Ob heute oder morgen ein paar Zeilen mehr in der Zeitung stehen oder nicht - das Thema Landesbank wird der CSU wie ein Mühlstein am Hals hängen. Die Menschen in unserem Land haben begriffen - aufgrund der Ermittlungen des Untersuchungsausschusses, aber auch aufgrund der Ermittlungen der Staatsanwaltschaft im letzten Jahr -, dass Sie mit Ihrer Wirtschaftskompetenz in diesem Verwaltungsrat schlichtweg versagt haben.

(Beifall bei der SPD)

In die Köpfe der Menschen hat sich das eingebrannt.

Die Vertreter der Medien, die den Untersuchungsausschuss intensiv begleitet haben, konnten sich aus ers

ter Hand einen Eindruck davon verschaffen, wie die Zeugen ausgesagt haben, wie sie auf Fragen geantwortet haben und wie glaubhaft die Behauptung ist, dass sie tatsächlich ein ganzes Wochenenden lang seitenweise Berichte gelesen hätten, um aber am Montag doch darauf zu kommen, lieber keine Nachfragen zu stellen, sondern lieber den Umlaufbeschluss vom 23. April 2007 zu unterzeichnen.

Ab heute ist das alles schwarz auf weiß nachlesbar. Der Abschlussbericht des Untersuchungsausschusses liegt - für alle Mitglieder des Landtages, aber auch für alle Bürgerinnen und Bürger einsehbar - vor. Er ist eine insgesamt 298 Seiten lange präzise Dokumentation des Versagens der Verwaltungsräte, die in ihrem Job die Maxime hatten: "Nichts hören, nichts sehen, nichts sagen und schon gar nicht" - wenn sie denn schon mal anwesend waren - "in der Sitzung nachfragen!".
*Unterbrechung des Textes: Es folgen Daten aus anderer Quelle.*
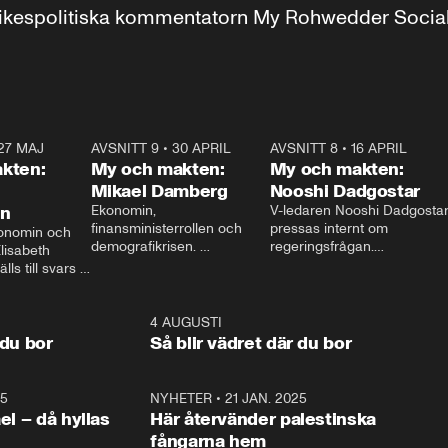
r inrikespolitiska kommentatorn My Rohwedder Soci
27 MAJ
3:51
AVSNITT 9
•
30 APRIL
24:00
AVSNITT 8
•
16 APRIL
25:1
kten:
My och makten:
My och makten:
Mikael Damberg
Nooshi Dadgostar
on
Ekonomin, 
V-ledaren Nooshi Dadgostar
finansministerrollen och 
pressas internt om 
onomin och 
demografikrisen. 
regeringsfrågan.

lisabeth 
Oppositionen ställs till svars 
I Aftonbladets 
ls till svars 
när Socialdemokraternas 
partiledarutfrågning ”My 
stern gästar 
Mikael Damberg gästar My 
och Makten” sätter hon ner 
My och Makten. 
och Makten. 
foten mot kritikerna:

1:06
4 AUGUSTI
1:0
– Vi ställer upp i val. Ska vi 
 du bor
Så blir vädret där du bor
vara med så sitter vi förstås 
25
1:22
NYHETER
•
21 JAN. 2025
0:5
ael – då hyllas
Här återvänder palestinska
fångarna hem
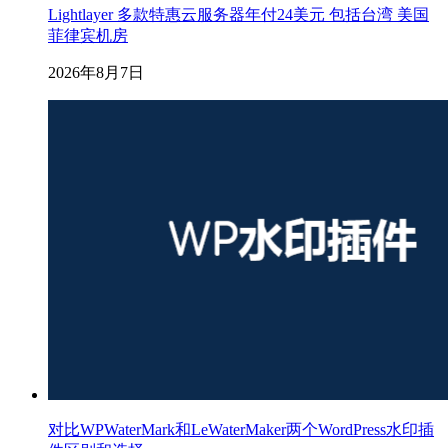
Lightlayer 多款特惠云服务器年付24美元 包括台湾 美国
菲律宾机房
2026年8月7日
对比WPWaterMark和LeWaterMaker两个WordPress水印插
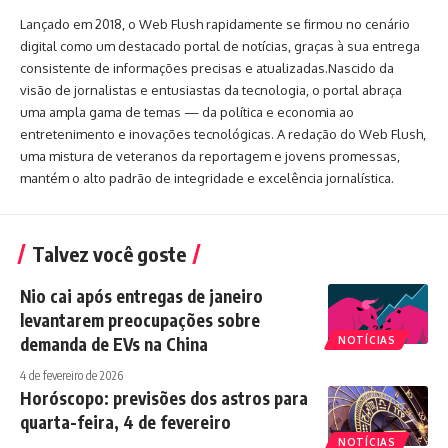
Lançado em 2018, o Web Flush rapidamente se firmou no cenário
digital como um destacado portal de notícias, graças à sua entrega
consistente de informações precisas e atualizadas.Nascido da
visão de jornalistas e entusiastas da tecnologia, o portal abraça
uma ampla gama de temas — da política e economia ao
entretenimento e inovações tecnológicas. A redação do Web Flush,
uma mistura de veteranos da reportagem e jovens promessas,
mantém o alto padrão de integridade e excelência jornalística.
Talvez você goste
Nio cai após entregas de janeiro
levantarem preocupações sobre
demanda de EVs na China
NOTÍCIAS
4 de fevereiro de 2026
Horóscopo: previsões dos astros para
quarta-feira, 4 de fevereiro
NOTÍCIAS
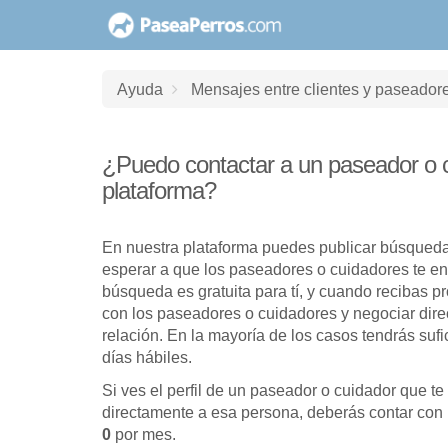
saltar
al
contenido
Ayuda
Mensajes entre clientes y paseador
¿Puedo contactar a un paseador o c
plataforma?
En nuestra plataforma puedes publicar búsqueda
esperar a que los paseadores o cuidadores te en
búsqueda es gratuita para tí, y cuando recibas p
con los paseadores o cuidadores y negociar dire
relación. En la mayoría de los casos tendrás sufi
días hábiles.
Si ves el perfil de un paseador o cuidador que te 
directamente a esa persona, deberás contar con
0
por mes.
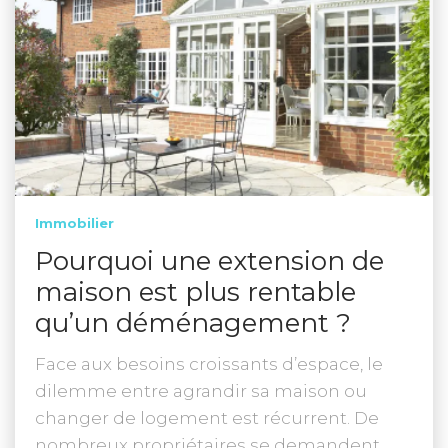
Immobilier
Pourquoi une extension de
maison est plus rentable
qu’un déménagement ?
Face aux besoins croissants d’espace, le
dilemme entre agrandir sa maison ou
changer de logement est récurrent. De
nombreux propriétaires se demandent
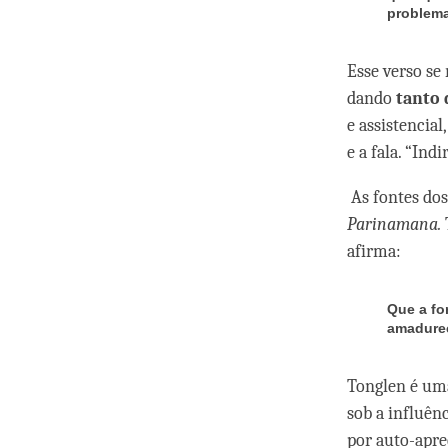
problema
Esse verso se 
dando
tanto 
e assistencia
e a fala. “In
As fontes dos
Parinamana.
afirma:
Que a fo
amadureç
Tonglen é uma
sob a influên
por auto-apre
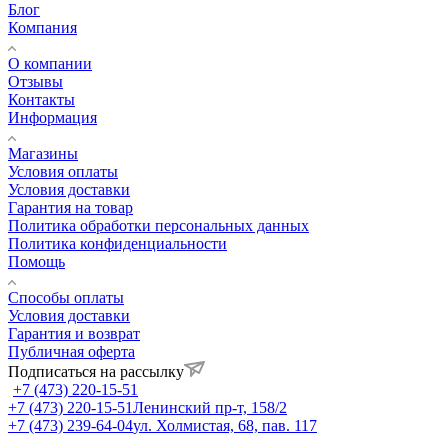
Блог
Компания
О компании
Отзывы
Контакты
Информация
Магазины
Условия оплаты
Условия доставки
Гарантия на товар
Политика обработки персональных данных
Политика конфиденциальности
Помощь
Способы оплаты
Условия доставки
Гарантия и возврат
Публичная оферта
Подписаться на рассылку
+7 (473) 220-15-51
+7 (473) 220-15-51
Ленинский пр-т, 158/2
+7 (473) 239-64-04
ул. Холмистая, 68, пав. 117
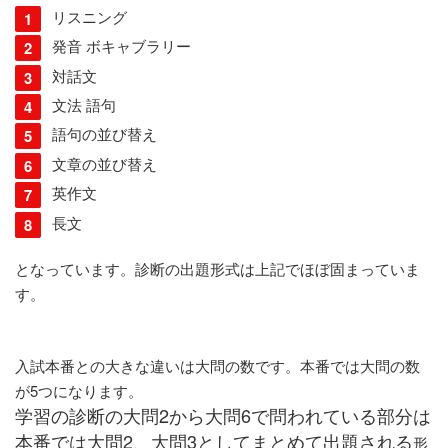
リスニング
発音 ボキャブラリー
対話文
文法 語句
語句の並び替え
文章の並び替え
英作文
長文
となっています。診断の出題形式は上記でほぼ固まっていま
す。
入試本番との大きな違いは大問の数です。本番では大問の数
が5つになります。
学習の診断の大問2から大問6で問われている部分は
本番では大問2、大問3としてまとめて出題される
形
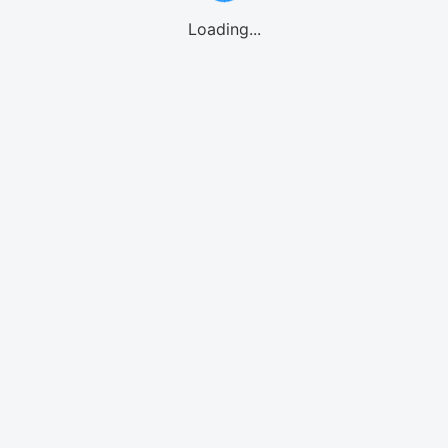
Loading...
GO!GO! eSIMご利用の流れ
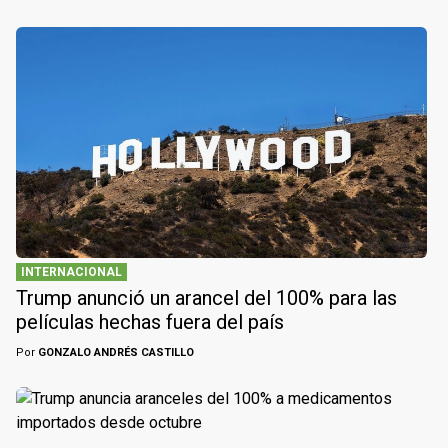
INTERNACIONAL
Trump anunció un arancel del 100% para las
películas hechas fuera del país
Por
GONZALO ANDRÉS CASTILLO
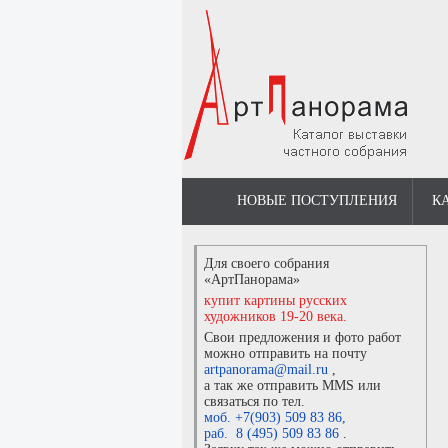
НОВЫЕ ПОСТУПЛЕНИЯ
К
Для своего собрания
«АртПанорама»
купит картины русских
художников 19-20 века.
Свои предложения и фото работ
можно отправить на почту
artpanorama@mail.ru
,
а так же отправить MMS или
связаться по тел.
моб. +7(903) 509 83 86
,
раб. 8 (495) 509 83 86
.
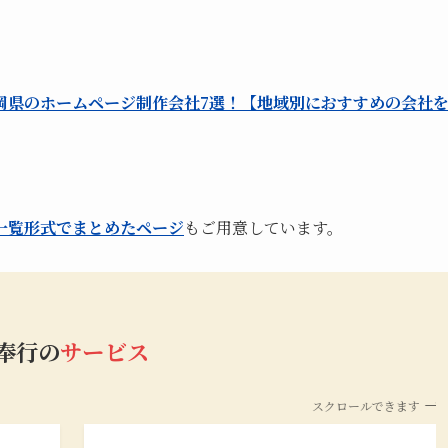
岡県のホームページ制作会社7選！【地域別におすすめの会社
一覧形式でまとめたページ
もご用意しています。
b奉行の
サービス
スクロールできます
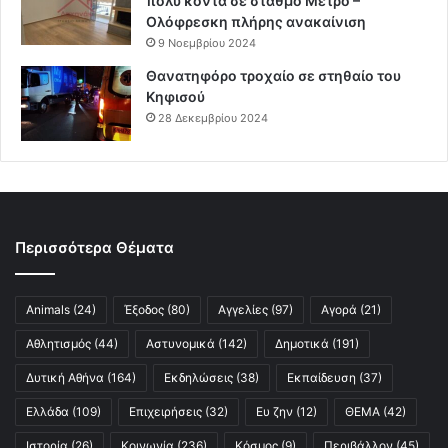
πολύ κοντά σε σταθμό Μετρό –
Ολόφρεσκη πλήρης ανακαίνιση
9 Νοεμβρίου 2024
Θανατηφόρο τροχαίο σε στηθαίο του
Κηφισού
28 Δεκεμβρίου 2024
Περισσότερα Θέματα
Animals
(24)
Έξοδος
(80)
Αγγελίες
(97)
Αγορά
(21)
Αθλητισμός
(44)
Αστυνομικά
(142)
Δημοτικά
(191)
Δυτική Αθήνα
(164)
Εκδηλώσεις
(38)
Εκπαίδευση
(37)
Ελλάδα
(109)
Επιχειρήσεις
(32)
Ευ ζην
(12)
ΘΕΜΑ
(42)
Ιστορία
(26)
Κοινωνία
(236)
Κόσμος
(9)
Περιβάλλον
(45)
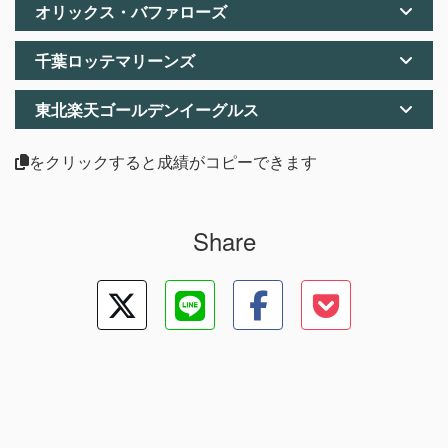
オリックス・バファローズ
千葉ロッテマリーンズ
東北楽天ゴールデンイーグルス
をクリックすると成績がコピーできます
Share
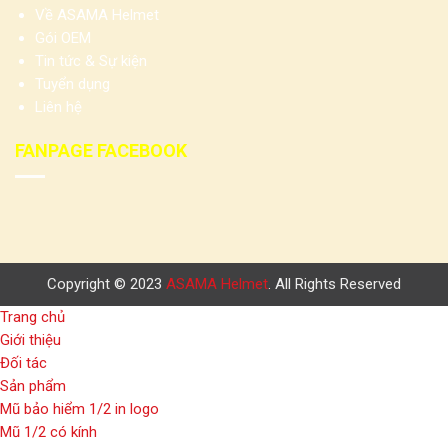
Về ASAMA Helmet
Gói OEM
Tin tức & Sự kiện
Tuyển dụng
Liên hệ
FANPAGE FACEBOOK
Copyright © 2023
ASAMA Helmet
. All Rights Reserved
Trang chủ
Giới thiệu
Đối tác
Sản phẩm
Mũ bảo hiểm 1/2 in logo
Mũ 1/2 có kính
(Beifall bei der SPD und den Freien Wählern)

Der Abschlussbericht ist aber auch eine präzise Dokumentation des Fehlverhaltens der Vorstände der BayernLB, das bis hin zu strafrechtlich relevanten Vorgängen reicht. Er ist vor allem eine Dokumentation des Größenwahns der CSU und insbesondere von Herrn Stoiber, die die Bank und damit den Freistaat in ein finanzielles Desaster bisher nicht gekannten Ausmaßes gestürzt haben. Das Motto hieß: "Immer größer, immer weiter!" Es wurde überhaupt nicht mehr darauf geachtet, was im Landesbankgesetz als Aufgabe der Bayerischen Landesbank statuiert ist: Mittelstandsförderung, Hausbank des Freistaats, Unterstützung des Sparkassenwesens. Von der Entwicklung hin zu einem global Player - mit einem Unterwegssein in Südosteuropa sowie Dependancen in Shanghai und New York - steht in diesem Gesetz nichts.

(Beifall bei der SPD)

Von den Vorgaben des Gesetzes haben Sie sich aufgrund dieses Größenwahns - "Wir können alles besser, wir sind die Schönsten" - weit entfernt. Das ist eine Ursache dafür, dass es zu diesem Desaster gekommen ist.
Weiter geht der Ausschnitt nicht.